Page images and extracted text
────────────────────────────────────────

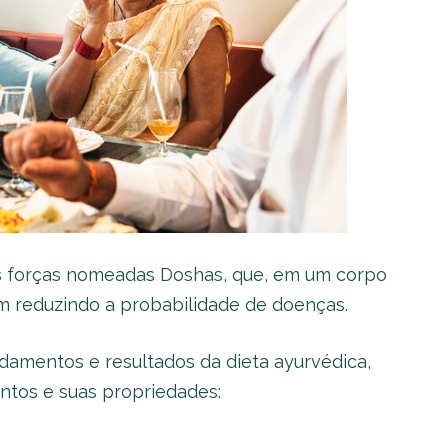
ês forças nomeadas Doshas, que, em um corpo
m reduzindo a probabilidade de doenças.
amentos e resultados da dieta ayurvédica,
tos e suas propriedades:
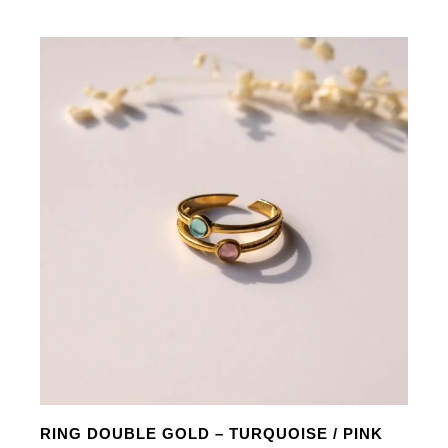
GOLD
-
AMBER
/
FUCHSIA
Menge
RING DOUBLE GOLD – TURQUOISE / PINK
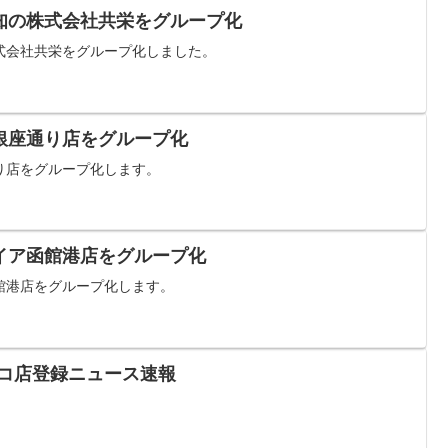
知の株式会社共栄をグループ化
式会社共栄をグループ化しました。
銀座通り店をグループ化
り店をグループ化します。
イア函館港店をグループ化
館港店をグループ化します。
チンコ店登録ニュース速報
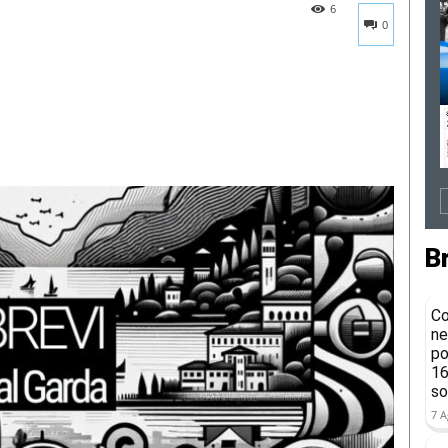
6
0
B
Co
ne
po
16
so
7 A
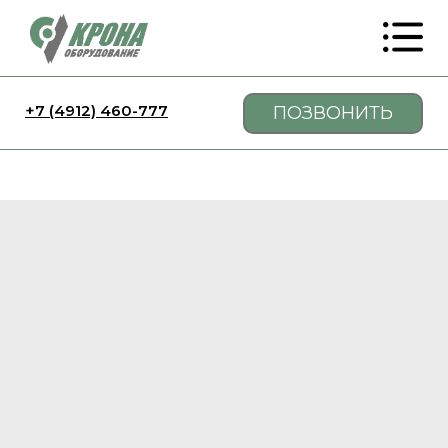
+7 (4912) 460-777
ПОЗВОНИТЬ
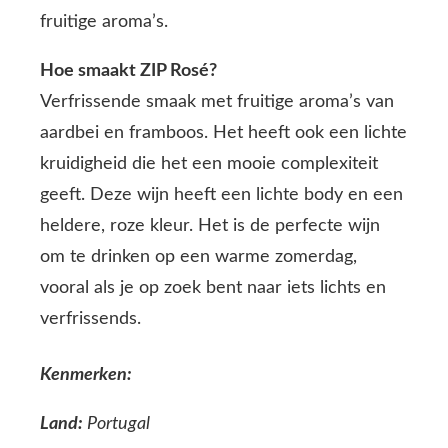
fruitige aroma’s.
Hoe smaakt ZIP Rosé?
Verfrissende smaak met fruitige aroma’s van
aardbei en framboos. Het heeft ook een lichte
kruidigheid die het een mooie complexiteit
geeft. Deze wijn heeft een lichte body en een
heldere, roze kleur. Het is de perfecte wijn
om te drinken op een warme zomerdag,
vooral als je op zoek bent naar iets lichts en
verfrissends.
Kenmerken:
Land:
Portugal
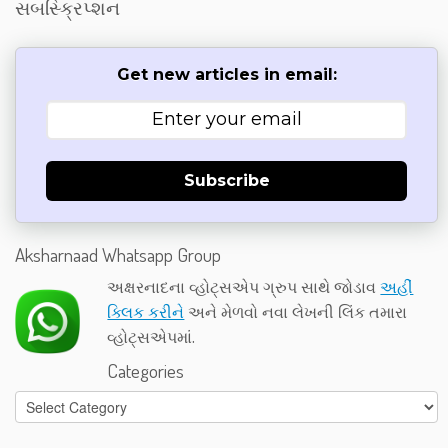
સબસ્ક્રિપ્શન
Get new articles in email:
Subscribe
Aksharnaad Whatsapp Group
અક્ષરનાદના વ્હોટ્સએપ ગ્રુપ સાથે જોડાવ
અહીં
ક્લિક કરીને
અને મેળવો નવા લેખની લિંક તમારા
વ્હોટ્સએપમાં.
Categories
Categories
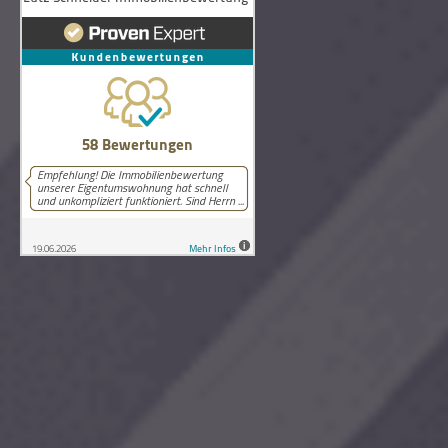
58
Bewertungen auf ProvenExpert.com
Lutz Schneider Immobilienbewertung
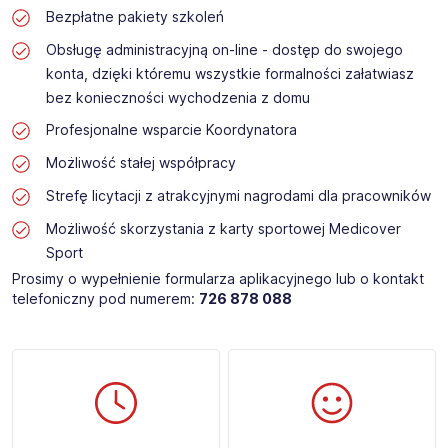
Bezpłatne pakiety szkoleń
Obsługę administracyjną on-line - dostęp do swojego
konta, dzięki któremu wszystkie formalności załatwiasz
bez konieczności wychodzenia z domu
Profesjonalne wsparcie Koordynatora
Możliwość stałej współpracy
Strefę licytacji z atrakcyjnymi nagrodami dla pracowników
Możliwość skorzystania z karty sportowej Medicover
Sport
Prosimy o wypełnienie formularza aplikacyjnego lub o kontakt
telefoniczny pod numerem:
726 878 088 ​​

────────────────────────────────────────

◆ **PROBLEM DESCRIPTION**
The answer must be the lines of the entries above, written out exactly from the first through the one with "Hoe smaakt ZIP Rosé?", and no pictures.

◆ **SOLUTION BELOW**
ês forças nomeadas Doshas, que, em um corpo
m reduzindo a probabilidade de doenças.
amentos e resultados da dieta ayurvédica,
tos e suas propriedades:
GOLD
-
AMBER
/
FUCHSIA
Menge
RING DOUBLE GOLD – TURQUOISE / PINK
知の株式会社共栄をグループ化
式会社共栄をグループ化しました。
銀座通り店をグループ化
り店をグループ化します。
イア函館港店をグループ化
館港店をグループ化します。
チンコ店登録ニュース速報
6
0
B
Co
ne
po
16
so
7 A
+7 (4912) 460-777
ПОЗВОНИТЬ
fruitige aroma’s.
Hoe smaakt ZIP Rosé?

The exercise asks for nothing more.